7. I joined ACP because… Dr. Tanya Repka, the first female ACP governor in Minnesota, began a dynamic Women’s Breakfast at our annual Minnesota chapter meeting, and the strength and diversity of the women physicians attending each year fascinated me.
8. An award or achievement I am proud of is… the night that an RN in the hospital on the cardiac telemetry floor stopped me and said “Oh Dr. Gantzer, you’re on call tonight, great. We all feel so safe when you are here.” His words have encouraged me since then.
9. My advice to medical students is… to take care of yourself, be open to learning, and do not cave in to the push to prematurely decide on a particular specialty.
10. I like people who… are frank, and who care.
11. My family includes… my husband, a PhD and environmental engineer; my eldest daughter, a biomedical engineer who designs cardiac ablation catheters; my middle daughter, fluent in Spanish, who is a legal office assistant in an immigration law firm; and my youngest daughter, an English major who is now a quality systems specialist in a biomedical engineering firm. My mother lives in southern Illinois and continues to be a very active volunteer in the community.
12. My interest/hobbies are… internal medicine–I thrive on clinical problems to solve, and meeting with other internists.
13. If I had the time, I would like to learn… point of care ultrasound. Each time I attend a workshop I am fascinated by the reality of the human anatomy, and what the ultrasound can clarify.
14. I enjoy listening to… public radio. Every time I visit ACP headquarters in Philadelphia, I keep hoping I will see Terry Gross (as Philadelphia NPR, WHYY, is next door.)
15. I enjoy watching… hard to answer this one, I can go months at a time without watching anything. But I have been a Downton Abbey fan.
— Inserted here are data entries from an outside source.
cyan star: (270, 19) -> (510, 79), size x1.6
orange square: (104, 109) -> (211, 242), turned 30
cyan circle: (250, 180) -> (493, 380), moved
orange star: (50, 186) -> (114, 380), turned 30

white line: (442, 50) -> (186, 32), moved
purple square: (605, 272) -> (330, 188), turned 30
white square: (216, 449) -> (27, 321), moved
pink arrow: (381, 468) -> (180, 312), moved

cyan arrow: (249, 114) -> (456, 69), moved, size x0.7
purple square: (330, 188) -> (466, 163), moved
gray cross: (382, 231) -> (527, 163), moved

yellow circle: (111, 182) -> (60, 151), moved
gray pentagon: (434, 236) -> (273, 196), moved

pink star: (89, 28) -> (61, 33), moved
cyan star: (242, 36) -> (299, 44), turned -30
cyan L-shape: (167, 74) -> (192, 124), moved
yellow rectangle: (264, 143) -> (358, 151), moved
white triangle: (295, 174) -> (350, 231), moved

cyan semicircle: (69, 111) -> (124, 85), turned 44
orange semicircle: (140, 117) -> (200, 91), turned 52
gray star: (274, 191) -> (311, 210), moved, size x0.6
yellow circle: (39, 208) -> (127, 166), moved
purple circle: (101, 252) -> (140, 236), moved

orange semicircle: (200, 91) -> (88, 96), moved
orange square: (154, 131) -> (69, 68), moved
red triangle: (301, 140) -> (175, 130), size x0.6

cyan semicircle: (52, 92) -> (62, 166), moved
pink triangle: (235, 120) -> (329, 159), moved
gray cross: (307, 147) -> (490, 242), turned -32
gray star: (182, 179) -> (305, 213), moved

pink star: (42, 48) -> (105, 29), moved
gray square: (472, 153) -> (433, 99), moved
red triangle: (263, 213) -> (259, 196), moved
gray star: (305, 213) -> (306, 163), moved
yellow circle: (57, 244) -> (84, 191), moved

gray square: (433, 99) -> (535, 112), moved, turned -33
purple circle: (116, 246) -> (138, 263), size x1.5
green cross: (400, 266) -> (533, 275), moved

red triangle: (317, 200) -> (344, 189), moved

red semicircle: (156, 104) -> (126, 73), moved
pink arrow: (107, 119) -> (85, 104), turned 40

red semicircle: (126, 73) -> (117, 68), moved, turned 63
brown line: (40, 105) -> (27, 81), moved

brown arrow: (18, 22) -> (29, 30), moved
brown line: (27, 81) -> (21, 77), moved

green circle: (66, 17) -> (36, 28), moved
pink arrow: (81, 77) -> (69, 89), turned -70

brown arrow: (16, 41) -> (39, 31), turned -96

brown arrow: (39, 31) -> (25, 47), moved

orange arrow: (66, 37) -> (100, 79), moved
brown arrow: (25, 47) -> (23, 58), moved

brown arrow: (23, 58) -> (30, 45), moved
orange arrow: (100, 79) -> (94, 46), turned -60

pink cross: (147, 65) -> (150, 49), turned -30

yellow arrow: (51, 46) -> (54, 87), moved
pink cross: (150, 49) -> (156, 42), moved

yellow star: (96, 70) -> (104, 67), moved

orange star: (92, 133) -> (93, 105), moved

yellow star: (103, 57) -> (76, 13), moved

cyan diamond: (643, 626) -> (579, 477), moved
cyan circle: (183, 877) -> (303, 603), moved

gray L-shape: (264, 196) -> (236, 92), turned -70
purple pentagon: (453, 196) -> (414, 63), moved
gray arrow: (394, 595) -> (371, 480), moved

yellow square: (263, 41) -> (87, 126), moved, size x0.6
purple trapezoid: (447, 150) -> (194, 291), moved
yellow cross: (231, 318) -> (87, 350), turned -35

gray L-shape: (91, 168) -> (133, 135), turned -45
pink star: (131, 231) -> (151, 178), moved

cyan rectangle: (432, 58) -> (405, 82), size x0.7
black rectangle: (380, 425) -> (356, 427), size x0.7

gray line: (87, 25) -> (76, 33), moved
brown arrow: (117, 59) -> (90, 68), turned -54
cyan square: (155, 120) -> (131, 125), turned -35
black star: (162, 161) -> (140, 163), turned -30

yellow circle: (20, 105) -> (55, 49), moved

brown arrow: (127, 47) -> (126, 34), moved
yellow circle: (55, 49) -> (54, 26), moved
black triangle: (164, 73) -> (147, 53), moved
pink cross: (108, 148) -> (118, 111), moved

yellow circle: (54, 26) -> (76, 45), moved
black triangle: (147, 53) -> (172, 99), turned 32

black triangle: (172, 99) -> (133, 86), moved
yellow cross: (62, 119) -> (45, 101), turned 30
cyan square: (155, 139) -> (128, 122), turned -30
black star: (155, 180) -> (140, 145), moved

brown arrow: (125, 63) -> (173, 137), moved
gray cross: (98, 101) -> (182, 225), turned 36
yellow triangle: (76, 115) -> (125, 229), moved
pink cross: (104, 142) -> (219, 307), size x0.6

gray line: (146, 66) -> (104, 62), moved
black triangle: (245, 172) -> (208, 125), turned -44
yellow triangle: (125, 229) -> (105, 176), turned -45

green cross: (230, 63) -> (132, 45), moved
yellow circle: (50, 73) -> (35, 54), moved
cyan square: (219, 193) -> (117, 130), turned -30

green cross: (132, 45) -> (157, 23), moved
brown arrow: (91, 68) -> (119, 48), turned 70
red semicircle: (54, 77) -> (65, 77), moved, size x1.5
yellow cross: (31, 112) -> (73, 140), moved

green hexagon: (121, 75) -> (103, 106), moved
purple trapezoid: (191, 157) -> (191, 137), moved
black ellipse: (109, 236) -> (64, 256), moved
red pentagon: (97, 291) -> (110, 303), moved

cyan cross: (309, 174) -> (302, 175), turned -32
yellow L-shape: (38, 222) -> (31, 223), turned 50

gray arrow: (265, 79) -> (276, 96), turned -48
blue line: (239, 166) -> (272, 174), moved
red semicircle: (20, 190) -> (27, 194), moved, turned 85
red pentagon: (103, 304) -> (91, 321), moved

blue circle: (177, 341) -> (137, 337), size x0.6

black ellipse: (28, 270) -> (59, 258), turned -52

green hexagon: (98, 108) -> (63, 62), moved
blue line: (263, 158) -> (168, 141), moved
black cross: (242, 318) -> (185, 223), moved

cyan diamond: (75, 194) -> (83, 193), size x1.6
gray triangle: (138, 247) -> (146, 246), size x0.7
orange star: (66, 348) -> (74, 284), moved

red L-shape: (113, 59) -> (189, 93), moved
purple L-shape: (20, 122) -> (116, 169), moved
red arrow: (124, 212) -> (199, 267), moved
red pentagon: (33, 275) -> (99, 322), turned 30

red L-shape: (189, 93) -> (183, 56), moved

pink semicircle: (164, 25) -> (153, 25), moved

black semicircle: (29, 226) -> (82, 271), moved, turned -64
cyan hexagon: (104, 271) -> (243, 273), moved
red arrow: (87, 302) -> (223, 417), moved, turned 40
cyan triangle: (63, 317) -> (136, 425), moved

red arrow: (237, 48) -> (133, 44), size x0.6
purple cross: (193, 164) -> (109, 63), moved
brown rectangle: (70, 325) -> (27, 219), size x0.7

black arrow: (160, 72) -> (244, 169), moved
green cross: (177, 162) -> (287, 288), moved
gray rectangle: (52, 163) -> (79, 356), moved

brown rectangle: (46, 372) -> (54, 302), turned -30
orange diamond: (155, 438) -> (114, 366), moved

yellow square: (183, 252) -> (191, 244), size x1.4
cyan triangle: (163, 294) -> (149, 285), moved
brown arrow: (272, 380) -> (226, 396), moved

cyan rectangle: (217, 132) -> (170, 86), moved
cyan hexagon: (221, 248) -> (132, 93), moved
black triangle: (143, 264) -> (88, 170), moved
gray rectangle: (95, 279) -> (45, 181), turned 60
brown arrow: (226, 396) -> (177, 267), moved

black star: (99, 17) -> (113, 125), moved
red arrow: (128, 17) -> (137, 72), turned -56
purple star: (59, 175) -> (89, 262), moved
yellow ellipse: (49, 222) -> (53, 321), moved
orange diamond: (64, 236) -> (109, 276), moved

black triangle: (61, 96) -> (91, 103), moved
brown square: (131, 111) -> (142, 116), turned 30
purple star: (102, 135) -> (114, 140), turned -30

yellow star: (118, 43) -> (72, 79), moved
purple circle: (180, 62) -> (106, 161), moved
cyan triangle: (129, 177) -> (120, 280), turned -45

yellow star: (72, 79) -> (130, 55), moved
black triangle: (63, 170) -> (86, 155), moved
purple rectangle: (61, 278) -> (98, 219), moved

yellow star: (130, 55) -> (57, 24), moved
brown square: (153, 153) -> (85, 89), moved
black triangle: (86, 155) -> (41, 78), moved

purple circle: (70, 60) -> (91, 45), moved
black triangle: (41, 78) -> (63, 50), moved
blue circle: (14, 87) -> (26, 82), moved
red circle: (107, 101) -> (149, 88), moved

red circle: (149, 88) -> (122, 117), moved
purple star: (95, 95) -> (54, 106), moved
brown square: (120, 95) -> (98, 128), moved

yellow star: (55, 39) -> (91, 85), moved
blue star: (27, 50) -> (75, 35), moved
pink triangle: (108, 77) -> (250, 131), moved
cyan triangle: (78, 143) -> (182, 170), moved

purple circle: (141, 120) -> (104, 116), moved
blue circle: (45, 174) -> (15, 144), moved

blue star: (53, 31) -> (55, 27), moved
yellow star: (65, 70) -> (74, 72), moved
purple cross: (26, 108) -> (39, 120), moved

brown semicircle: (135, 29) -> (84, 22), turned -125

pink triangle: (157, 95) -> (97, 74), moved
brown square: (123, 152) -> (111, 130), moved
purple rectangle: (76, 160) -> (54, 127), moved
16. My idea of a great vacation is… an area with fascinating history. Hence always a treat to visit Philadelphia.
17. Something others may not know about me is… I used to be a piano accompanist in high school, and then on the organ at our small church in Wisconsin near our cabin.
18. If I could be anything other than a physician I would be… an archeologist. But again, what if I just did not stumble across a crucial finding? In medicine you are guaranteed extraordinary findings, if you only keep your eyes, mind and heart open.
19. A person I greatly admire is… Dr. Vivek Murthy, former Surgeon General of the United States, extraordinarily thoughtful.